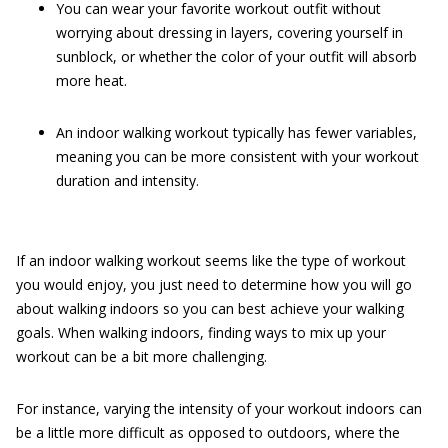
You can wear your favorite workout outfit without
worrying about dressing in layers, covering yourself in
sunblock, or whether the color of your outfit will absorb
more heat.
An indoor walking workout typically has fewer variables,
meaning you can be more consistent with your workout
duration and intensity.
If an indoor walking workout seems like the type of workout
you would enjoy, you just need to determine how you will go
about walking indoors so you can best achieve your walking
goals. When walking indoors, finding ways to mix up your
workout can be a bit more challenging.
For instance, varying the intensity of your workout indoors can
be a little more difficult as opposed to outdoors, where the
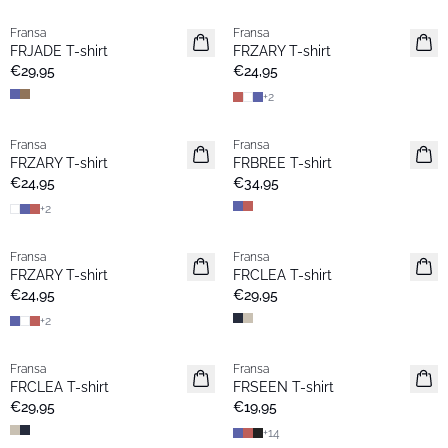
Fransa
Fransa
Extended size
Extended size
FRJADE T-shirt
FRZARY T-shirt
Neu
Neu
€29,95
€24,95
+
2
Fransa
Fransa
Extended size
Neu
FRZARY T-shirt
FRBREE T-shirt
Neu
€24,95
€34,95
+
2
Fransa
Fransa
Extended size
Extended size
FRZARY T-shirt
FRCLEA T-shirt
Neu
Neu
€24,95
€29,95
+
2
Fransa
Fransa
Extended size
Neu
FRCLEA T-shirt
FRSEEN T-shirt
Neu
€29,95
€19,95
+
14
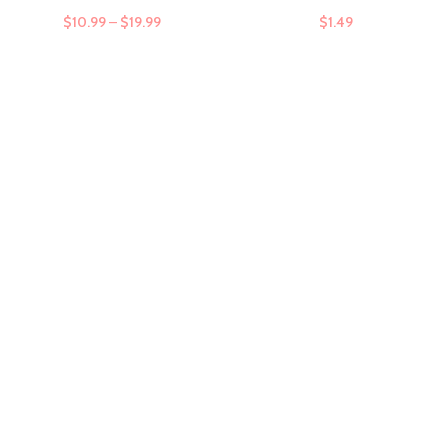
$
10.99
–
$
19.99
$
1.49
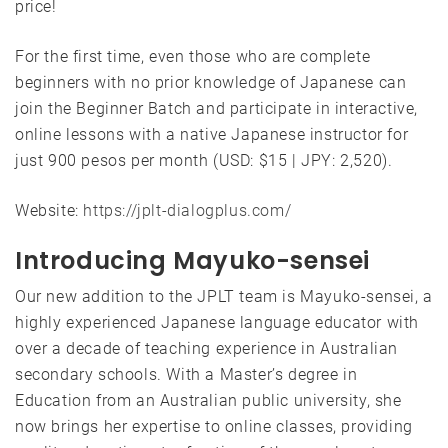
price!
For the first time, even those who are complete
beginners with no prior knowledge of Japanese can
join the Beginner Batch and participate in interactive,
online lessons with a native Japanese instructor for
just 900 pesos per month (USD: $15 | JPY: 2,520).
Website:
https://jplt-dialogplus.com/
Introducing Mayuko-sensei
Our new addition to the JPLT team is Mayuko-sensei, a
highly experienced Japanese language educator with
over a decade of teaching experience in Australian
secondary schools. With a Master’s degree in
Education from an Australian public university, she
now brings her expertise to online classes, providing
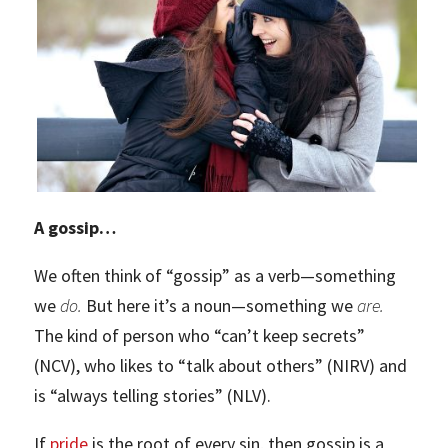
A gossip…
We often think of “gossip” as a verb—something
we
do.
But here it’s a noun—something we
are.
The kind of person who “can’t keep secrets”
(NCV), who likes to “talk about others” (NIRV) and
is “always telling stories” (NLV).
If
pride
is the root of every sin, then gossip is a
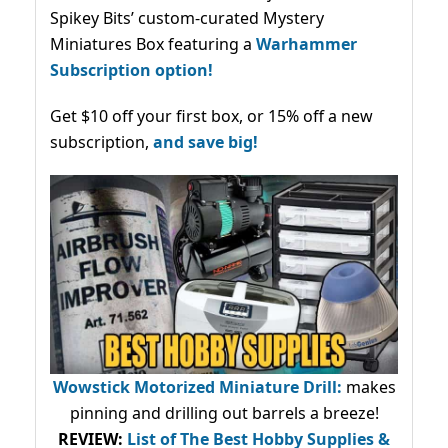
Spikey Bits’ custom-curated Mystery
Miniatures Box featuring a
Warhammer
Subscription option!
Get $10 off your first box, or 15% off a new
subscription,
and save big!
Wowstick Motorized Miniature Drill:
makes
pinning and drilling out barrels a breeze!
REVIEW:
List of The Best Hobby Supplies &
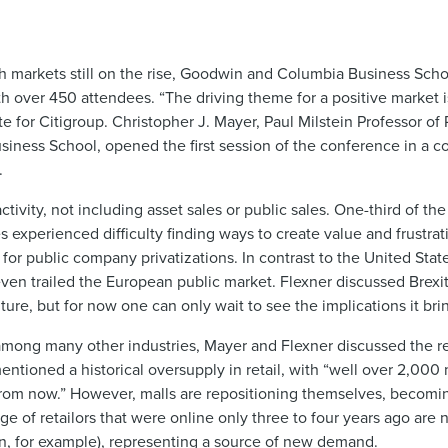
ith markets still on the rise, Goodwin and Columbia Business Scho
h over 450 attendees. “The driving theme for a positive market 
 for Citigroup. Christopher J. Mayer, Paul Milstein Professor of 
usiness School, opened the first session of the conference in a c
.
tivity, not including asset sales or public sales. One-third of the
s experienced difficulty finding ways to create value and frustrat
for public company privatizations. In contrast to the United Stat
ven trailed the European public market. Flexner discussed Brexit 
ure, but for now one can only wait to see the implications it bri
among many other industries, Mayer and Flexner discussed the re
ioned a historical oversupply in retail, with “well over 2,000 
from now.” However, malls are repositioning themselves, becomin
ge of retailors that were online only three to four years ago ar
n, for example), representing a source of new demand.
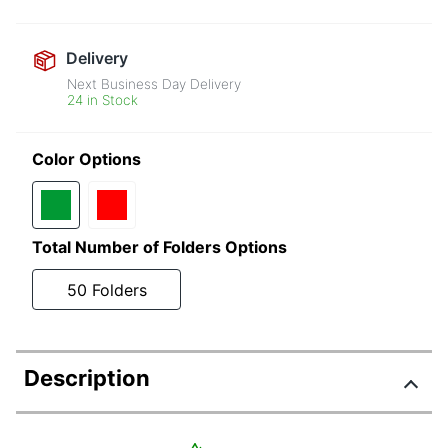
Delivery
Next Business Day Delivery
24 in Stock
Color Options
Total Number of Folders Options
50 Folders
Description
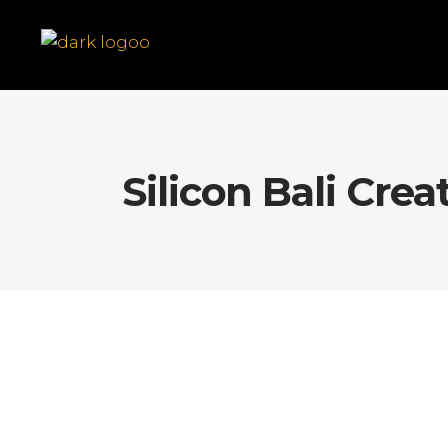
Silicon Bali Crea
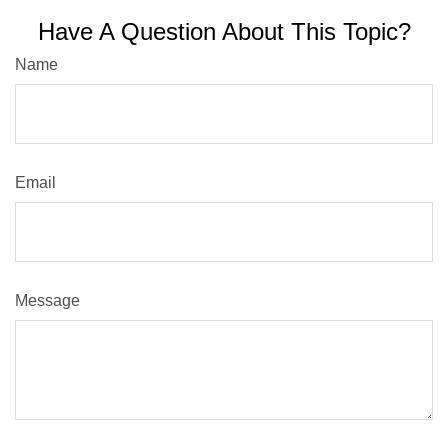
Have A Question About This Topic?
Name
Email
Message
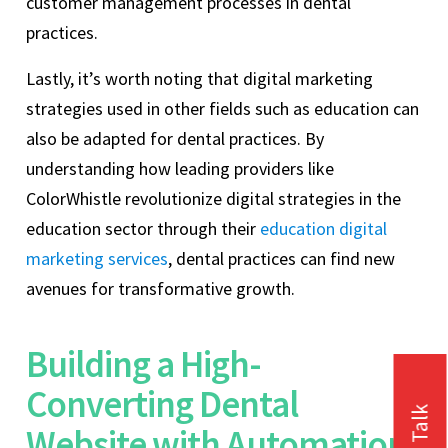
customer management processes in dental
practices.
Lastly, it’s worth noting that digital marketing
strategies used in other fields such as education can
also be adapted for dental practices. By
understanding how leading providers like
ColorWhistle revolutionize digital strategies in the
education sector through their
education digital
marketing services
, dental practices can find new
avenues for transformative growth.
Building a High-
Converting Dental
Website with Automation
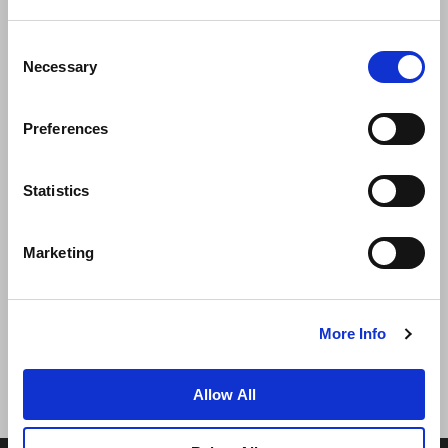
Consent
Necessary
Selection
Preferences
News
Business Development
Careers
Statistics
Contact Us
Best Rate Guarantee
Marketing
Privacy Policy
Cookie Declaration
Terms of Use
Site Map
More Info
Allow All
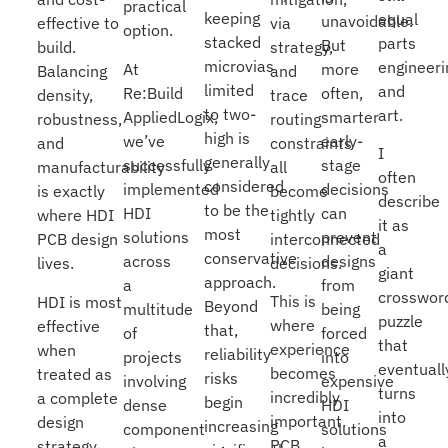
practical
keeping
equal
unavoidable.
via
effective to
option.
stacked
parts
But
strategy,
build.
microvias
engineeri
At
more
and
Balancing
limited
and
Re:Build
often,
trace
density,
to two-
art.
AppliedLogix,
smarter
routing
robustness,
high is
we’ve
early-
constraints
and
I
generally
successfully
stage
all
manufacturability
often
considered
implemented
decisions
become
is exactly
describe
to be the
HDI
can
tightly
where HDI
it as
most
solutions
prevent
interconnected
PCB design
a
conservative
across
designs
decisions.
lives.
giant
approach.
a
from
crosswor
This is
HDI is most
Beyond
multitude
being
puzzle
where
effective
that,
of
forced
that
experience
when
reliability
projects
into
eventuall
becomes
treated as
risks
involving
expensive
turns
incredibly
a complete
begin
dense
HDI
into
important.
design
increasing
component
solutions
a
PCB
strategy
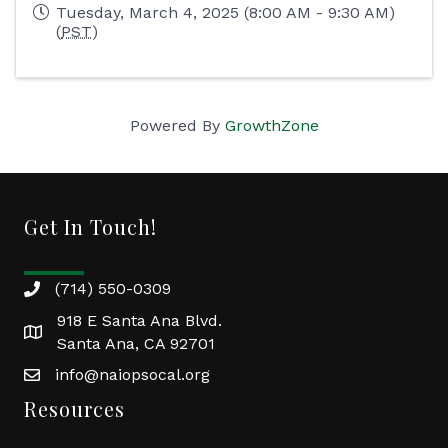
Tuesday, March 4, 2025 (8:00 AM - 9:30 AM)
(
PST
)
Powered By
GrowthZone
Get In Touch!
(714) 550-0309
918 E Santa Ana Blvd.
Santa Ana, CA 92701
info@naiopsocal.org
Resources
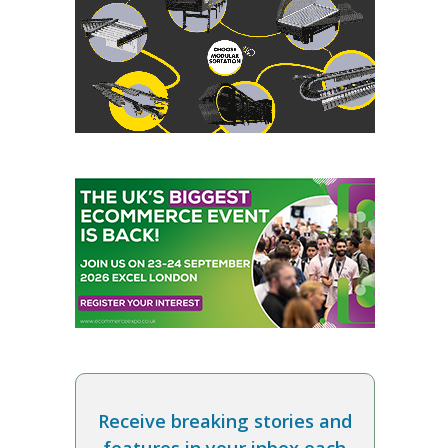
Receive breaking stories and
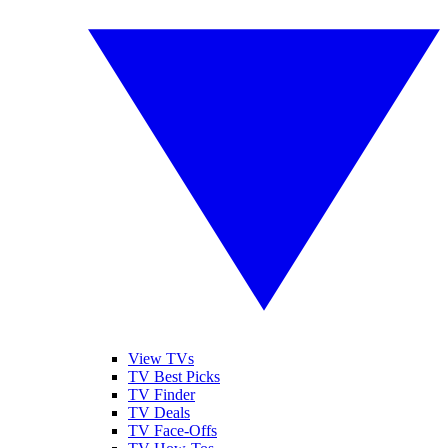
View TVs
TV Best Picks
TV Finder
TV Deals
TV Face-Offs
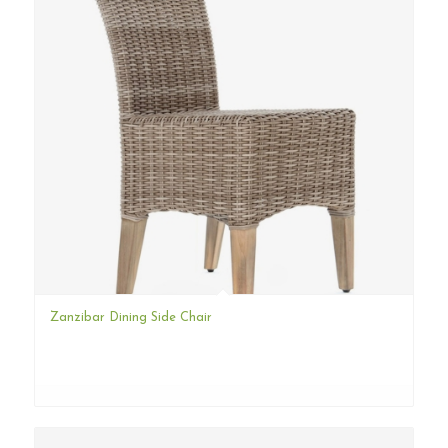
Zanzibar Dining Side Chair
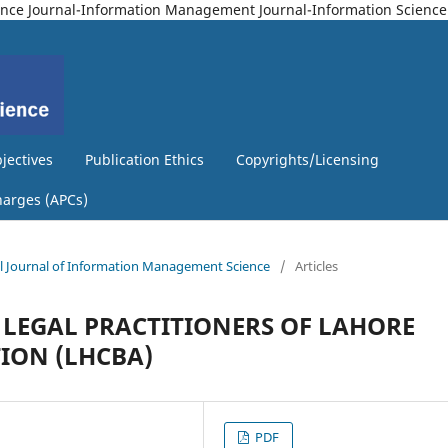
Science Journal-Information Management Journal-Information Science
jectives
Publication Ethics
Copyrights/Licensing
harges (APCs)
nal Journal of Information Management Science
/
Articles
 LEGAL PRACTITIONERS OF LAHORE
ION (LHCBA)
PDF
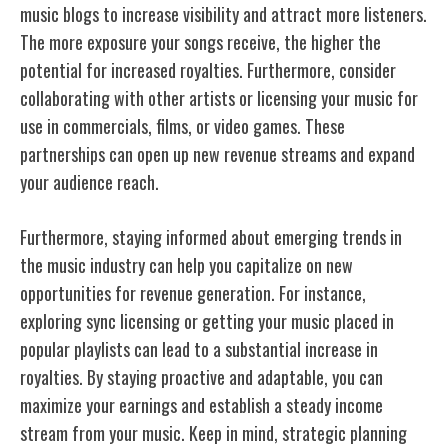
music blogs to increase visibility and attract more listeners.
The more exposure your songs receive, the higher the
potential for increased royalties. Furthermore, consider
collaborating with other artists or licensing your music for
use in commercials, films, or video games. These
partnerships can open up new revenue streams and expand
your audience reach.
Furthermore, staying informed about emerging trends in
the music industry can help you capitalize on new
opportunities for revenue generation. For instance,
exploring sync licensing or getting your music placed in
popular playlists can lead to a substantial increase in
royalties. By staying proactive and adaptable, you can
maximize your earnings
and establish a steady income
stream from your music. Keep in mind, strategic planning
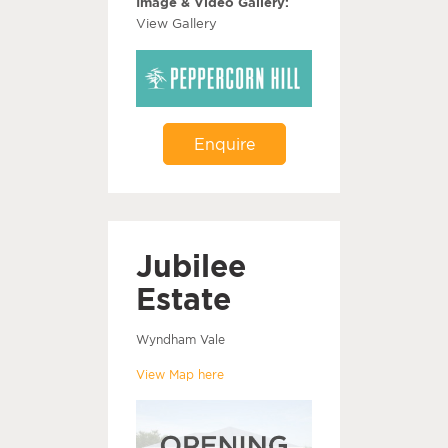
Image & Video Gallery:
View Gallery
Enquire
Jubilee
Estate
Wyndham Vale
View Map here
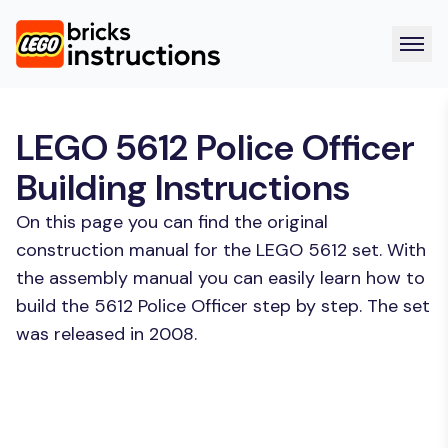
LEGO 5612 Police Officer
Building Instructions
On this page you can find the original
construction manual for the LEGO 5612 set. With
the assembly manual you can easily learn how to
build the 5612 Police Officer step by step. The set
was released in 2008.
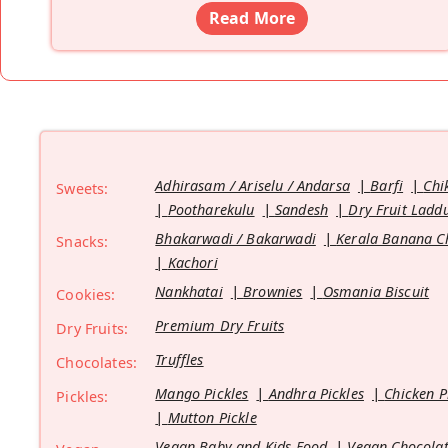
Read More
Adhirasam / Ariselu / Andarsa
Barfi
Chi
Sweets:
Pootharekulu
Sandesh
Dry Fruit Ladd
Bhakarwadi / Bakarwadi
Kerala Banana C
Snacks:
Kachori
Nankhatai
Brownies
Osmania Biscuit
Cookies:
Premium Dry Fruits
Dry Fruits:
Truffles
Chocolates:
Mango Pickles
Andhra Pickles
Chicken P
Pickles:
Mutton Pickle
Vegan Baby and Kids Food
Vegan Chocolat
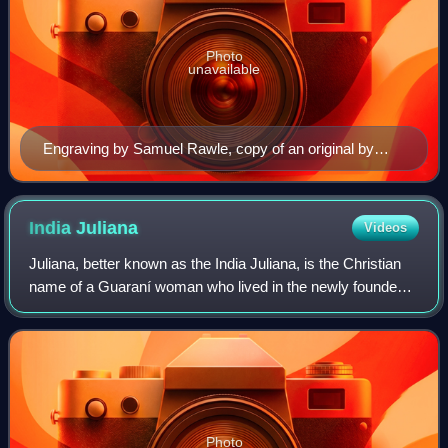
Photo
unavailable
Engraving by Samuel Rawle, copy of an original by
Hans Holbein the Younger (1824)
India
Juliana
Videos
Juliana, better known as the India Juliana, is the Christian
name of a Guaraní woman who lived in the newly founded
Asunción, in early-colonial Paraguay, known for killing a
Spanish colonist between 1
Photo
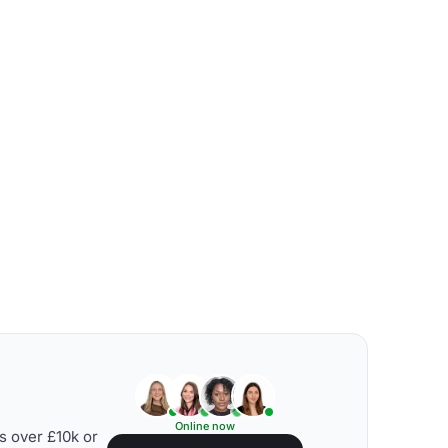
Online now
s over £10k or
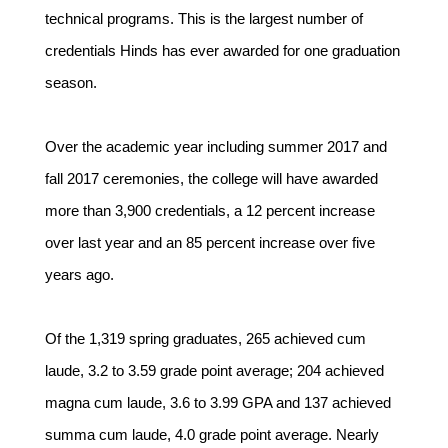
technical programs. This is the largest number of
credentials Hinds has ever awarded for one graduation
season.
Over the academic year including summer 2017 and
fall 2017 ceremonies, the college will have awarded
more than 3,900 credentials, a 12 percent increase
over last year and an 85 percent increase over five
years ago.
Of the 1,319 spring graduates, 265 achieved cum
laude, 3.2 to 3.59 grade point average; 204 achieved
magna cum laude, 3.6 to 3.99 GPA and 137 achieved
summa cum laude, 4.0 grade point average. Nearly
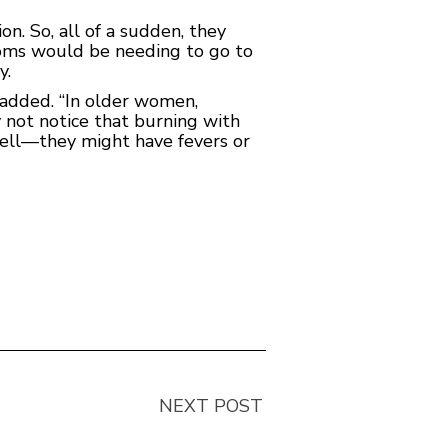
. So, all of a sudden, they
mptoms would be needing to go to
y.
e added. “In older women,
y not notice that burning with
well—they might have fevers or
NEXT POST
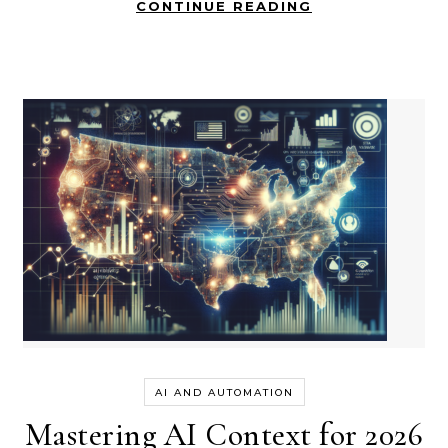
CONTINUE READING
AI AND AUTOMATION
Mastering AI Context for 2026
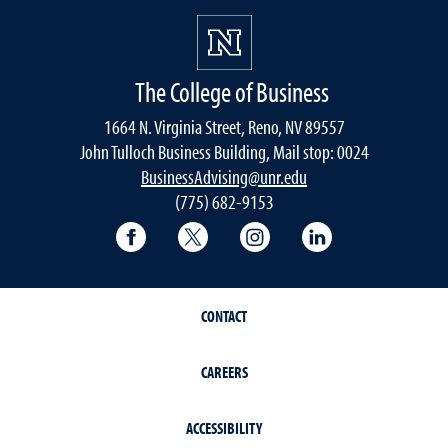
The College of Business
1664 N. Virginia Street, Reno, NV 89557
John Tulloch Business Building, Mail stop: 0024
BusinessAdvising@unr.edu
(775) 682-9153
College of Business Facebook page
College of Business Twitter
College of Business In
College of Busi
CONTACT
CAREERS
ACCESSIBILITY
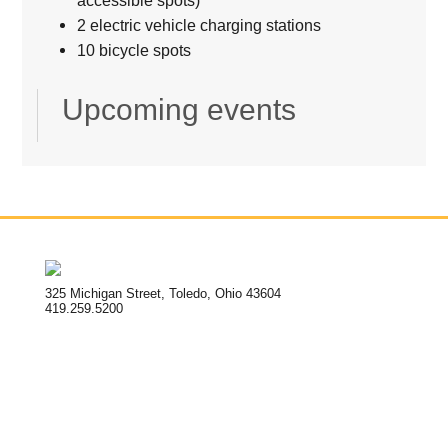
accessible spots)
2 electric vehicle charging stations
10 bicycle spots
Upcoming events
325 Michigan Street, Toledo, Ohio 43604
419.259.5200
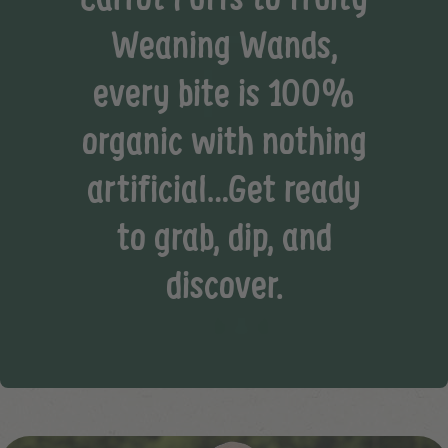
Weaning Wands,
every bite is 100%
organic with nothing
artificial…Get ready
to grab, dip, and
discover.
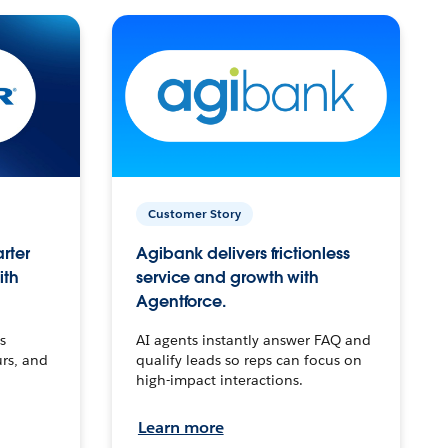
Customer Story
arter
Agibank delivers frictionless
ith
service and growth with
Agentforce.
s
AI agents instantly answer FAQ and
urs, and
qualify leads so reps can focus on
high-impact interactions.
Learn more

*-*-*

● Required work
Give again the stretch of lines above from the one with "Description" through the one with "Science Journal-Information Management", both ends kept, and copy no pictures.

● Response area
Description
Silicon Bali Crea
Have A Question About This Topic?
Name
Email
Message
customer management processes in dental
practices.
Lastly, it’s worth noting that digital marketing
strategies used in other fields such as education can
also be adapted for dental practices. By
understanding how leading providers like
ColorWhistle revolutionize digital strategies in the
education sector through their
education digital
marketing services
, dental practices can find new
avenues for transformative growth.
Building a High-
Converting Dental
Website with Automation
Consent
Necessary
Selection
Preferences
News
Business Development
Careers
Statistics
Contact Us
Best Rate Guarantee
Marketing
Privacy Policy
Cookie Declaration
Terms of Use
Site Map
More Info
Allow All
practical
keeping
equal
unavoidable.
via
effective to
option.
stacked
parts
But
strategy,
build.
microvias
engineeri
At
more
and
Balancing
limited
and
Re:Build
often,
trace
density,
to two-
art.
AppliedLogix,
smarter
routing
robustness,
high is
we’ve
early-
constraints
and
I
generally
successfully
stage
all
manufacturability
often
considered
implemented
decisions
become
is exactly
describe
to be the
HDI
can
tightly
where HDI
it as
most
solutions
prevent
interconnected
PCB design
a
conservative
across
designs
decisions.
lives.
giant
approach.
a
from
crosswor
This is
HDI is most
Beyond
multitude
being
puzzle
where
effective
that,
of
forced
that
experience
when
reliability
projects
into
eventuall
becomes
treated as
risks
involving
expensive
turns
incredibly
a complete
begin
dense
HDI
into
important.
design
increasing
component
solutions
a
PCB
strategy
Tuesday, March 4, 2025 (8:00 AM - 9:30 AM)
(
PST
)
Powered By
GrowthZone
Get In Touch!
(714) 550-0309
918 E Santa Ana Blvd.
Santa Ana, CA 92701
info@naiopsocal.org
Resources
Receive breaking stories and
View TVs
TV Best Picks
TV Finder
TV Deals
TV Face-Offs
Zanzibar Dining Side Chair
Science Journal-Information Management Journal-Information Science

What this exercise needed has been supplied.